The Cuban Art Factory is the largest private, nongovernmental art space in the country, featuring multiple galleries, live performance spaces and restaurants within a renovated cooking oil factory at the corner of Havana’s El Vedado neighborhood, just across the Iron Bridge from the Miramar neighborhood. The building was converted in 2012, and since opening in 2013 has attracted an audience evenly divided between Cubans and foreigners. On any given night one hears a multitude of languages spoken.

Ritmo en la Piel is located in Nave One, the first gallery space encountered upon entering La Fabrica, which doubles as both a gallery and live performance space. Depending on the time, one can browse the photos at leisure, or dance within an audience of over 100 while the photos, overlooking the action, lend ambience.

“It is an honor and a pleasure to show at La Fabrica de Arte, something I have wanted to do since it opened in 2013. I had the opportunity to photograph the renovation in 2012 and knew from day one La Fabrica was special. In these difficult times, it is important, as Americans, to expand our communication, cooperation and interaction with our close neighbors, our missing twins, the Cubans. We have a lot to offer, and to learn, from each other. The Vermont-Cuba connection is very dear to me," Garten said.

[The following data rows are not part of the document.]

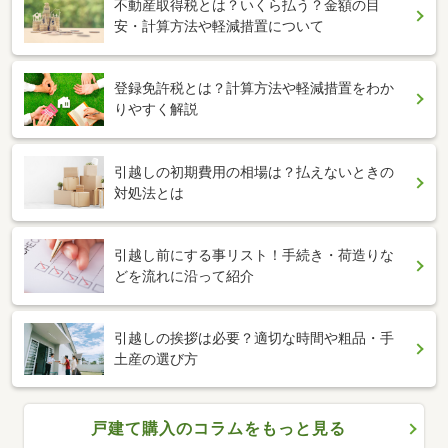
不動産取得税とは？いくら払う？金額の目
安・計算方法や軽減措置について
登録免許税とは？計算方法や軽減措置をわか
りやすく解説
引越しの初期費用の相場は？払えないときの
対処法とは
引越し前にする事リスト！手続き・荷造りな
どを流れに沿って紹介
引越しの挨拶は必要？適切な時間や粗品・手
土産の選び方
戸建て購入のコラムをもっと見る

Garten has been a guest on WVPR’s Vermont Edition. His 2015 exhibition in Waitsfield, “My Personal Cuba” was covered by The Valley Reporter and other Vermont media.  His last exhibition in Havana, “Pasos Hacia la Paz” (Steps Toward Peace) was held at the Mella Theater during the Havana Ballet Festival in 2004. His Cuba photos have been published in the New York Times, Jazz Times Magazine and the website The Daily Beast.

Pulitzer Prize-winning journalist Mirta Ojito wrote about Garten’s Cuba photos, “These, for once, were not about a decaying city but, to me, about a decaying ideology and the US-Cuba conflict.”

Since 2012, Garten has been the in-house photographer for Arturo O’Farrill and the Afro Latin Jazz Orchestra at Symphony Space in New York. He photographed the ALJO’s last two CD covers which have won three Grammy’s between them.

The exhibit in Havana runs through August 31.